● **Problem**
What follows is a set of records; restate each one word for word and drop the pictures.

● **Stored data**
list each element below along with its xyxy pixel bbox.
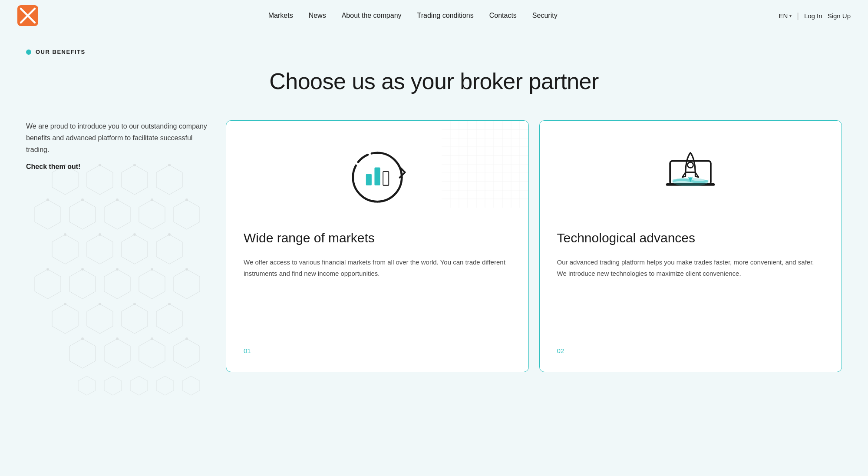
svg-point-48 <box>81 268 84 271</box>
markets-icon-wrap <box>244 142 511 212</box>
language-selector[interactable]: EN ▾ <box>779 12 792 20</box>
svg-marker-8 <box>69 200 96 229</box>
technology-icon <box>658 145 723 210</box>
svg-point-40 <box>116 198 119 201</box>
benefits-label-row: OUR BENEFITS <box>26 49 842 55</box>
svg-marker-27 <box>139 339 165 368</box>
svg-marker-12 <box>52 235 78 264</box>
svg-point-47 <box>46 268 49 271</box>
chevron-down-icon: ▾ <box>789 13 792 18</box>
technology-icon-wrap <box>557 142 825 212</box>
svg-rect-80 <box>383 172 389 185</box>
svg-point-59 <box>185 337 188 340</box>
card-1-description: We offer access to various financial mar… <box>244 257 511 330</box>
svg-marker-13 <box>87 235 113 264</box>
markets-icon <box>345 145 410 210</box>
nav-news[interactable]: News <box>309 12 326 20</box>
sidebar-description: We are proud to introduce you to our out… <box>26 120 208 156</box>
svg-marker-32 <box>156 376 174 395</box>
svg-point-50 <box>151 268 153 271</box>
svg-marker-14 <box>122 235 148 264</box>
nav-markets[interactable]: Markets <box>268 12 293 20</box>
svg-marker-17 <box>69 269 96 299</box>
svg-marker-30 <box>104 376 122 395</box>
svg-marker-9 <box>104 200 130 229</box>
svg-point-38 <box>46 198 49 201</box>
nav-about[interactable]: About the company <box>342 12 402 20</box>
svg-marker-33 <box>182 376 200 395</box>
nav-trading[interactable]: Trading conditions <box>417 12 474 20</box>
nav-contacts[interactable]: Contacts <box>489 12 517 20</box>
svg-point-57 <box>116 337 119 340</box>
svg-point-49 <box>116 268 119 271</box>
card-2-description: Our advanced trading platform helps you … <box>557 257 825 330</box>
card-technology: Technological advances Our advanced trad… <box>539 120 842 372</box>
card-markets: Wide range of markets We offer access to… <box>226 120 529 372</box>
svg-point-41 <box>151 198 153 201</box>
svg-point-46 <box>168 233 171 236</box>
svg-rect-78 <box>366 174 372 185</box>
svg-marker-25 <box>69 339 96 368</box>
logo[interactable] <box>17 5 38 26</box>
nav-security[interactable]: Security <box>532 12 558 20</box>
svg-point-54 <box>133 303 136 305</box>
card-1-number: 01 <box>244 347 511 354</box>
svg-marker-28 <box>174 339 200 368</box>
svg-point-39 <box>81 198 84 201</box>
content-layout: We are proud to introduce you to our out… <box>26 120 842 372</box>
svg-marker-29 <box>78 376 96 395</box>
hex-pattern <box>17 146 208 407</box>
card-2-number: 02 <box>557 347 825 354</box>
svg-marker-23 <box>122 304 148 334</box>
svg-point-53 <box>99 303 101 305</box>
cards-container: Wide range of markets We offer access to… <box>226 120 842 372</box>
svg-marker-20 <box>174 269 200 299</box>
card-1-title: Wide range of markets <box>244 229 511 246</box>
svg-marker-10 <box>139 200 165 229</box>
divider: | <box>797 11 799 20</box>
svg-point-45 <box>133 233 136 236</box>
site-header: Markets News About the company Trading c… <box>0 0 868 31</box>
svg-marker-16 <box>35 269 61 299</box>
svg-marker-7 <box>35 200 61 229</box>
left-sidebar: We are proud to introduce you to our out… <box>26 120 208 171</box>
svg-point-44 <box>99 233 101 236</box>
svg-marker-24 <box>156 304 182 334</box>
svg-marker-26 <box>104 339 130 368</box>
benefits-label-text: OUR BENEFITS <box>36 49 86 55</box>
header-actions: EN ▾ | Log In Sign Up <box>779 11 851 20</box>
card-2-title: Technological advances <box>557 229 825 246</box>
svg-point-43 <box>64 233 66 236</box>
svg-point-56 <box>81 337 84 340</box>
svg-point-58 <box>151 337 153 340</box>
main-nav: Markets News About the company Trading c… <box>64 12 761 20</box>
main-content: OUR BENEFITS Choose us as your broker pa… <box>0 31 868 398</box>
svg-rect-79 <box>374 168 380 185</box>
signup-button[interactable]: Sign Up <box>828 12 851 20</box>
svg-marker-31 <box>130 376 148 395</box>
sidebar-cta: Check them out! <box>26 163 208 171</box>
svg-marker-18 <box>104 269 130 299</box>
svg-marker-21 <box>52 304 78 334</box>
svg-marker-22 <box>87 304 113 334</box>
svg-marker-19 <box>139 269 165 299</box>
svg-point-55 <box>168 303 171 305</box>
label-dot <box>26 50 31 55</box>
page-title: Choose us as your broker partner <box>26 68 842 94</box>
login-button[interactable]: Log In <box>804 12 822 20</box>
svg-point-51 <box>185 268 188 271</box>
svg-point-52 <box>64 303 66 305</box>
svg-marker-11 <box>174 200 200 229</box>
svg-point-42 <box>185 198 188 201</box>
svg-marker-15 <box>156 235 182 264</box>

● **Solved problem**
list each element below along with its xyxy pixel bbox.
svg-point-48 <box>81 268 84 271</box>
markets-icon-wrap <box>244 142 511 212</box>
language-selector[interactable]: EN ▾ <box>779 12 792 20</box>
svg-marker-8 <box>69 200 96 229</box>
technology-icon <box>658 145 723 210</box>
svg-point-40 <box>116 198 119 201</box>
benefits-label-row: OUR BENEFITS <box>26 49 842 55</box>
svg-marker-27 <box>139 339 165 368</box>
svg-marker-12 <box>52 235 78 264</box>
svg-point-47 <box>46 268 49 271</box>
chevron-down-icon: ▾ <box>789 13 792 18</box>
technology-icon-wrap <box>557 142 825 212</box>
svg-rect-80 <box>383 172 389 185</box>
svg-point-59 <box>185 337 188 340</box>
card-1-description: We offer access to various financial mar… <box>244 257 511 330</box>
svg-marker-13 <box>87 235 113 264</box>
markets-icon <box>345 145 410 210</box>
nav-news[interactable]: News <box>309 12 326 20</box>
sidebar-description: We are proud to introduce you to our out… <box>26 120 208 156</box>
svg-marker-32 <box>156 376 174 395</box>
svg-point-50 <box>151 268 153 271</box>
svg-marker-14 <box>122 235 148 264</box>
nav-markets[interactable]: Markets <box>268 12 293 20</box>
svg-marker-17 <box>69 269 96 299</box>
svg-marker-30 <box>104 376 122 395</box>
svg-marker-9 <box>104 200 130 229</box>
svg-point-38 <box>46 198 49 201</box>
nav-about[interactable]: About the company <box>342 12 402 20</box>
svg-marker-33 <box>182 376 200 395</box>
nav-trading[interactable]: Trading conditions <box>417 12 474 20</box>
nav-contacts[interactable]: Contacts <box>489 12 517 20</box>
svg-point-57 <box>116 337 119 340</box>
svg-point-49 <box>116 268 119 271</box>
card-2-description: Our advanced trading platform helps you … <box>557 257 825 330</box>
card-technology: Technological advances Our advanced trad… <box>539 120 842 372</box>
card-markets: Wide range of markets We offer access to… <box>226 120 529 372</box>
svg-point-41 <box>151 198 153 201</box>
svg-point-46 <box>168 233 171 236</box>
svg-rect-78 <box>366 174 372 185</box>
svg-marker-25 <box>69 339 96 368</box>
logo[interactable] <box>17 5 38 26</box>
nav-security[interactable]: Security <box>532 12 558 20</box>
svg-point-54 <box>133 303 136 305</box>
card-1-number: 01 <box>244 347 511 354</box>
svg-marker-28 <box>174 339 200 368</box>
svg-point-39 <box>81 198 84 201</box>
content-layout: We are proud to introduce you to our out… <box>26 120 842 372</box>
svg-marker-29 <box>78 376 96 395</box>
hex-pattern <box>17 146 208 407</box>
card-2-number: 02 <box>557 347 825 354</box>
svg-marker-23 <box>122 304 148 334</box>
svg-point-53 <box>99 303 101 305</box>
cards-container: Wide range of markets We offer access to… <box>226 120 842 372</box>
svg-marker-20 <box>174 269 200 299</box>
card-1-title: Wide range of markets <box>244 229 511 246</box>
svg-marker-10 <box>139 200 165 229</box>
divider: | <box>797 11 799 20</box>
svg-point-45 <box>133 233 136 236</box>
site-header: Markets News About the company Trading c… <box>0 0 868 31</box>
svg-marker-16 <box>35 269 61 299</box>
svg-marker-7 <box>35 200 61 229</box>
left-sidebar: We are proud to introduce you to our out… <box>26 120 208 171</box>
svg-point-44 <box>99 233 101 236</box>
svg-marker-24 <box>156 304 182 334</box>
svg-marker-26 <box>104 339 130 368</box>
benefits-label-text: OUR BENEFITS <box>36 49 86 55</box>
header-actions: EN ▾ | Log In Sign Up <box>779 11 851 20</box>
card-2-title: Technological advances <box>557 229 825 246</box>
svg-point-43 <box>64 233 66 236</box>
svg-point-56 <box>81 337 84 340</box>
svg-point-58 <box>151 337 153 340</box>
main-nav: Markets News About the company Trading c… <box>64 12 761 20</box>
main-content: OUR BENEFITS Choose us as your broker pa… <box>0 31 868 398</box>
svg-rect-79 <box>374 168 380 185</box>
signup-button[interactable]: Sign Up <box>828 12 851 20</box>
svg-marker-31 <box>130 376 148 395</box>
sidebar-cta: Check them out! <box>26 163 208 171</box>
svg-marker-18 <box>104 269 130 299</box>
svg-marker-21 <box>52 304 78 334</box>
svg-marker-22 <box>87 304 113 334</box>
svg-marker-19 <box>139 269 165 299</box>
svg-point-55 <box>168 303 171 305</box>
label-dot <box>26 50 31 55</box>
page-title: Choose us as your broker partner <box>26 68 842 94</box>
login-button[interactable]: Log In <box>804 12 822 20</box>
svg-point-51 <box>185 268 188 271</box>
svg-point-52 <box>64 303 66 305</box>
svg-marker-11 <box>174 200 200 229</box>
svg-point-42 <box>185 198 188 201</box>
svg-marker-15 <box>156 235 182 264</box>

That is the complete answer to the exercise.